## What this task involves
Output the listing verbatim, leaving out every picture.
--- START ---
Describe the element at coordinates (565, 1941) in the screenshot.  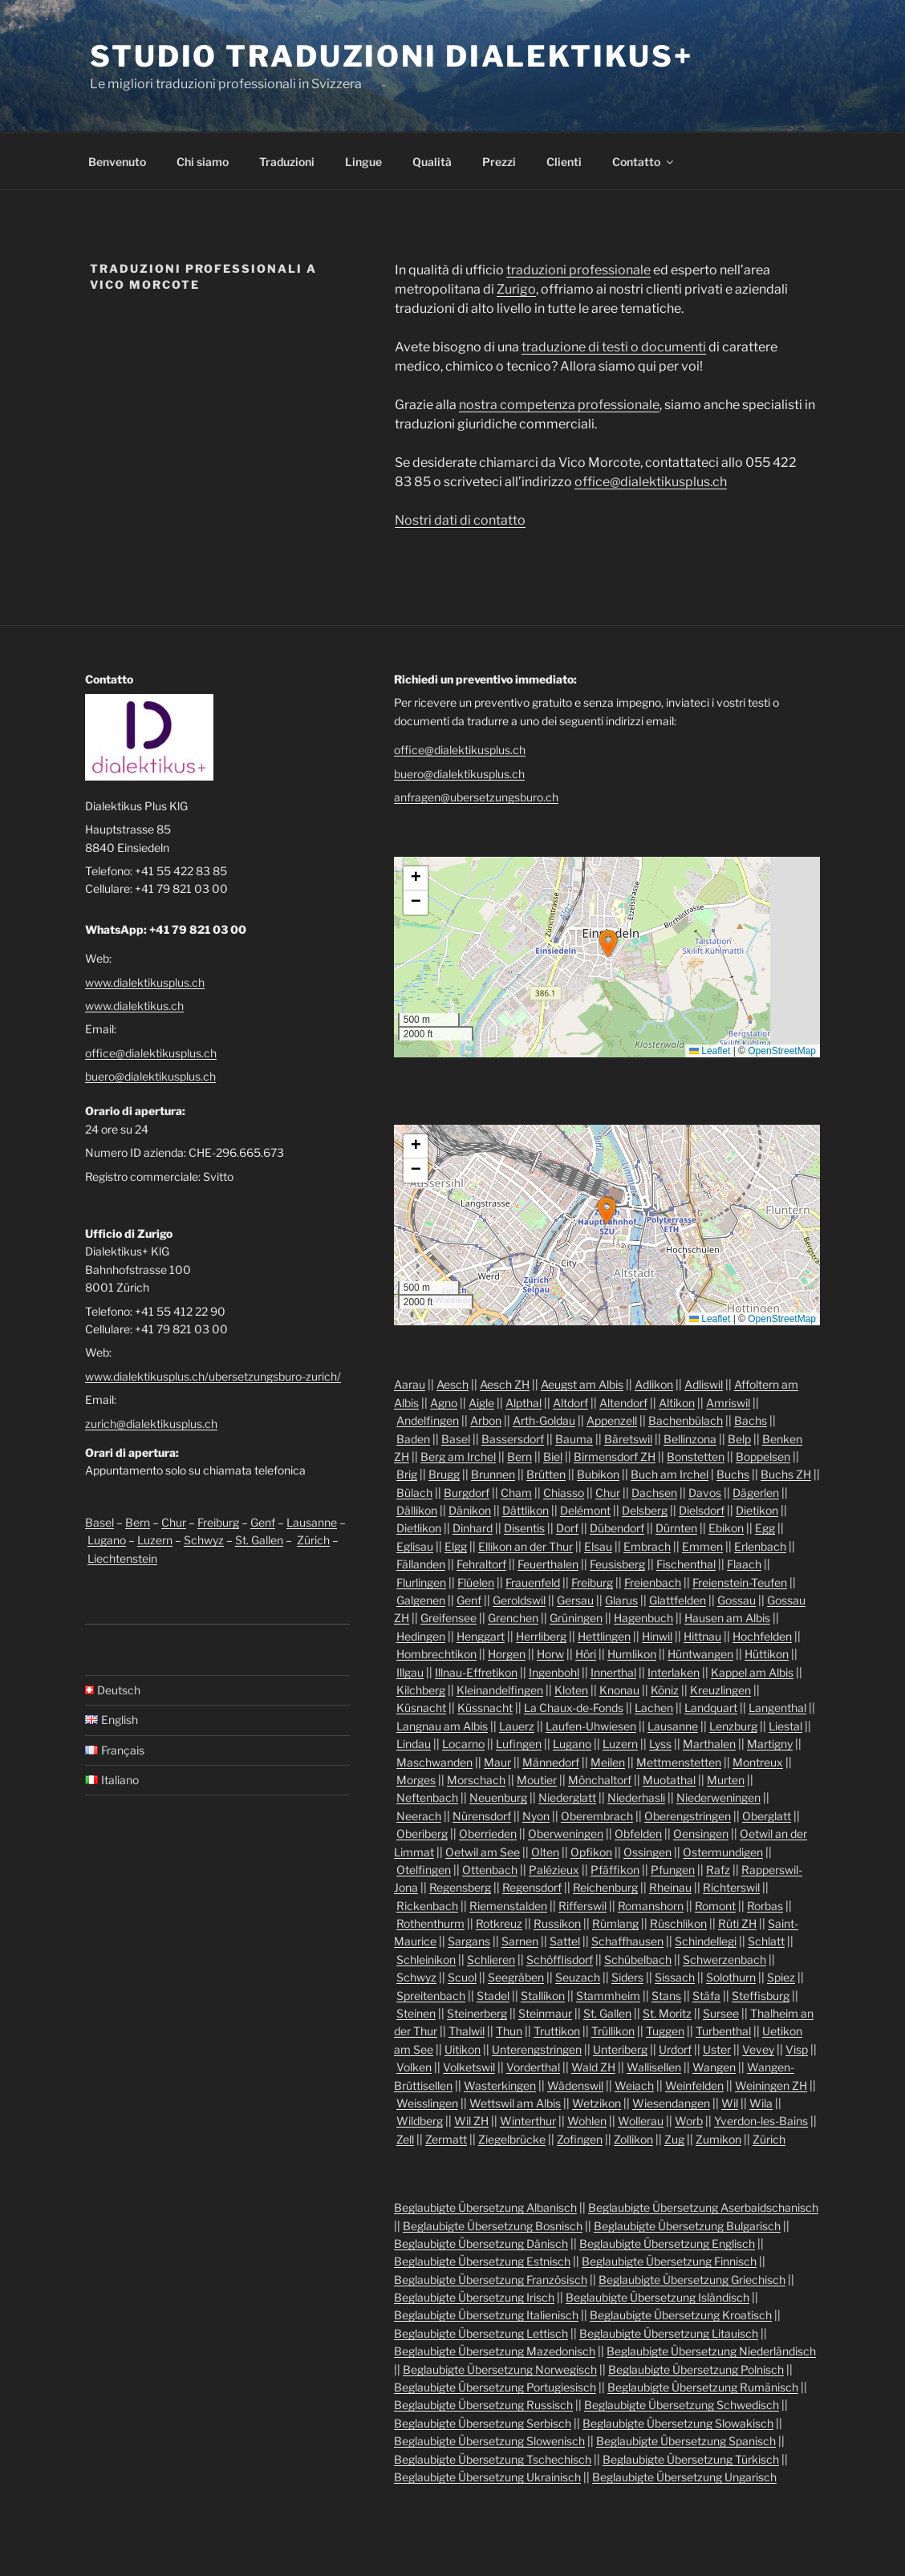
I see `Sattel` at that location.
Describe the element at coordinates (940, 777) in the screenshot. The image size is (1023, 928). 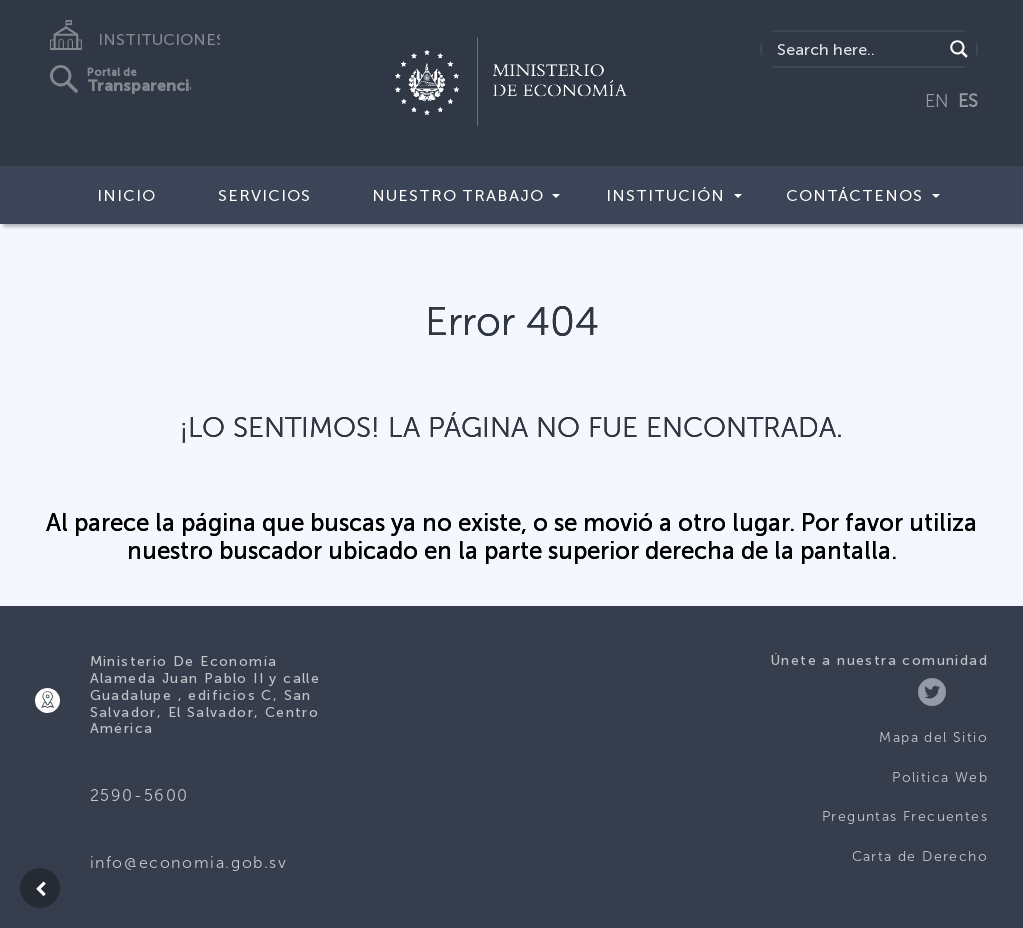
I see `Politica Web` at that location.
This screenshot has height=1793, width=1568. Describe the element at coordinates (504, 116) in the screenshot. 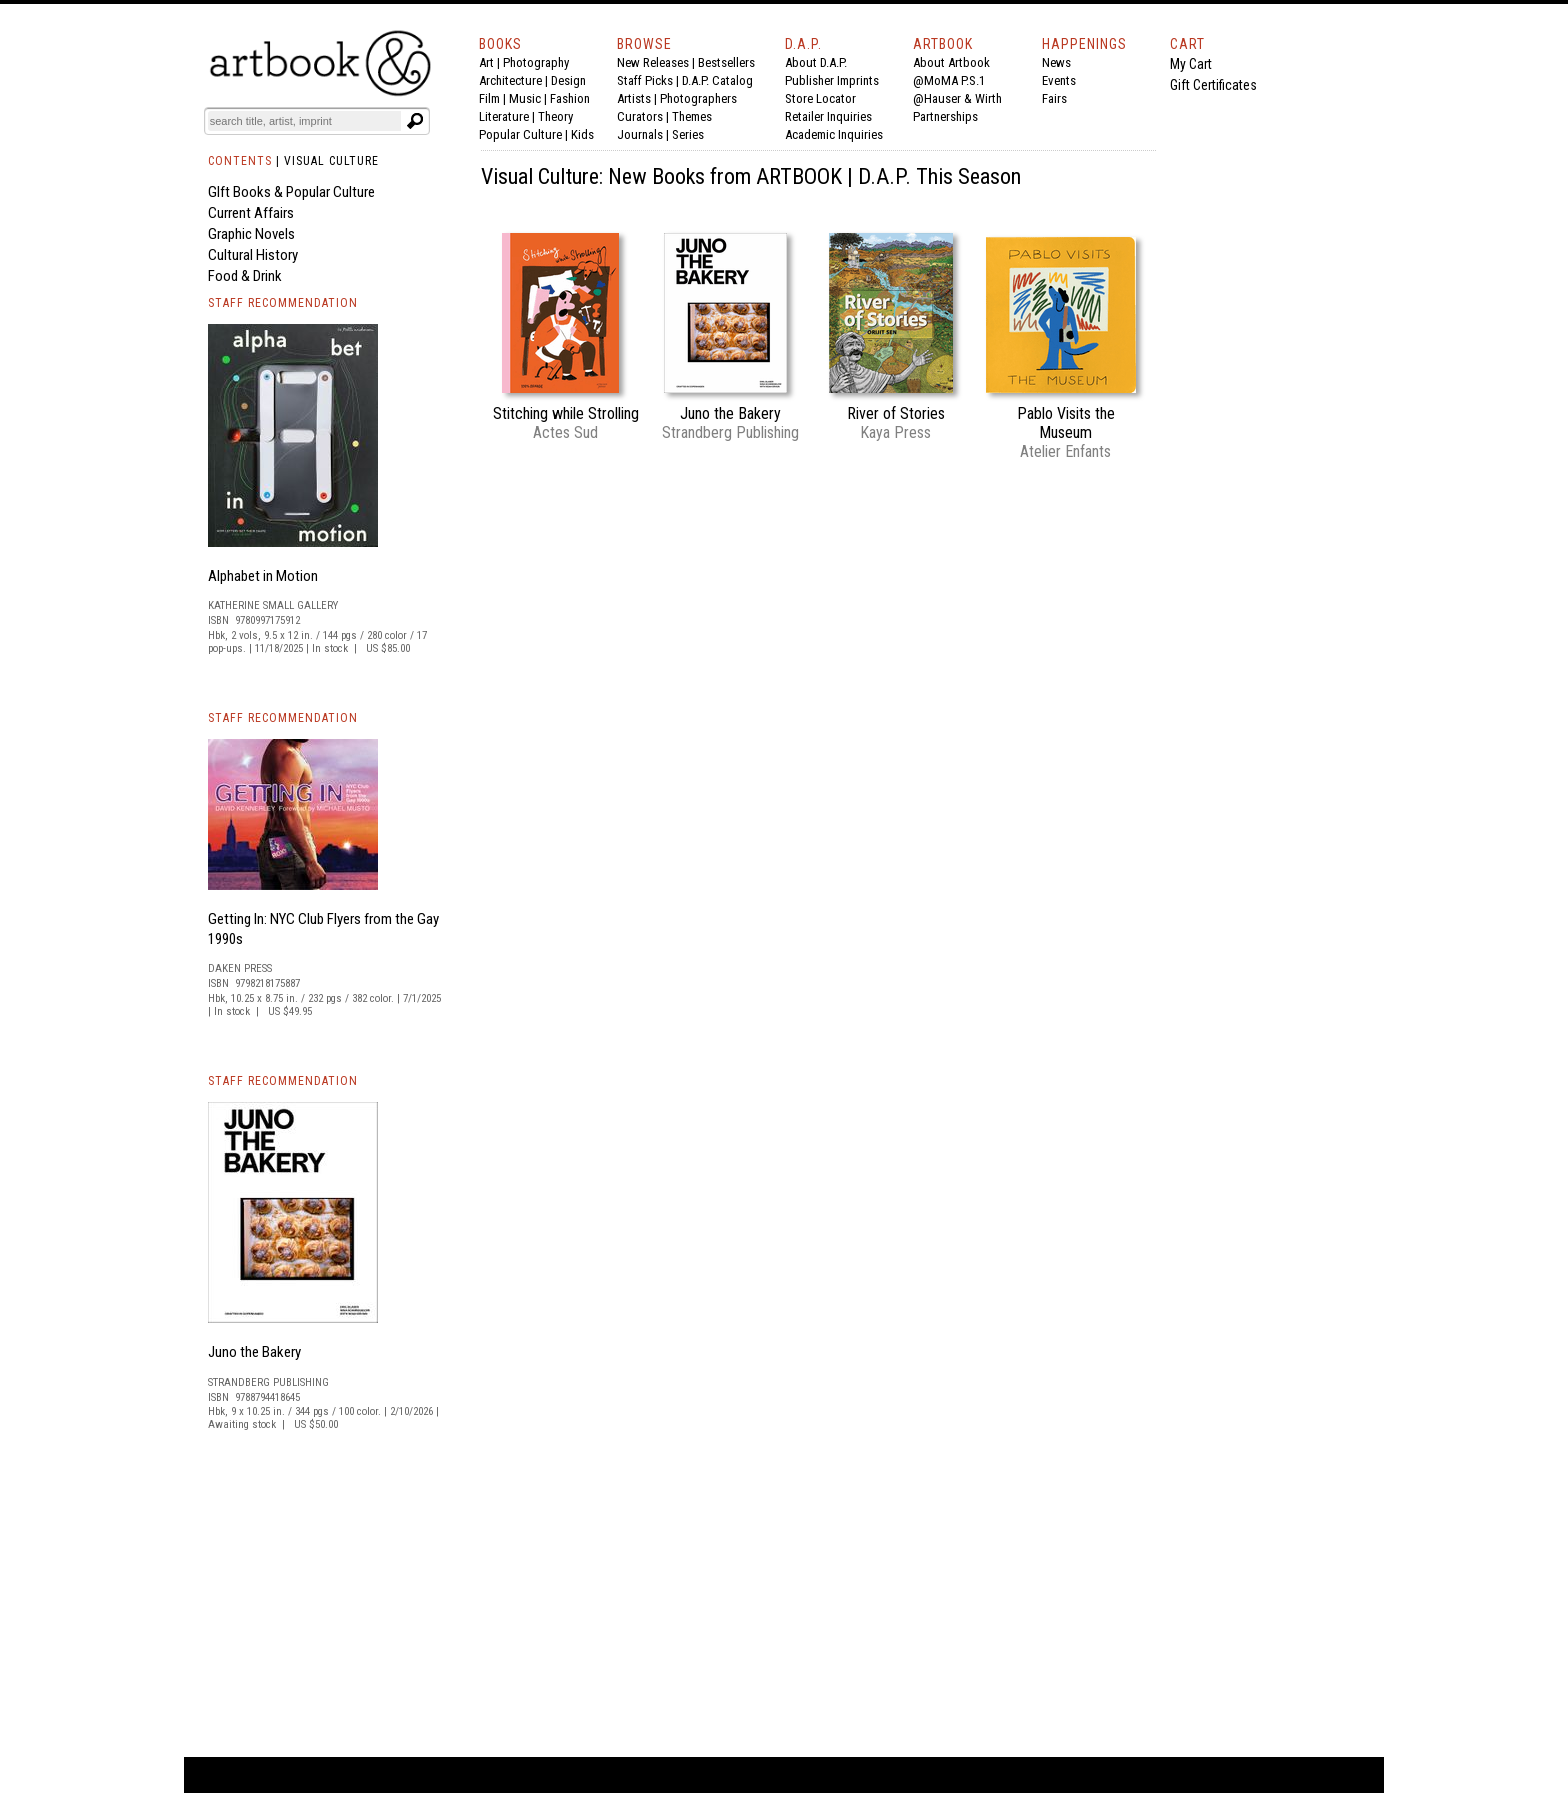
--- END ---
## Exercise answer
Describe the element at coordinates (565, 1941) in the screenshot.  
I see `Sattel` at that location.
Describe the element at coordinates (940, 777) in the screenshot. The image size is (1023, 928). 
I see `Politica Web` at that location.
This screenshot has height=1793, width=1568. Describe the element at coordinates (504, 116) in the screenshot. 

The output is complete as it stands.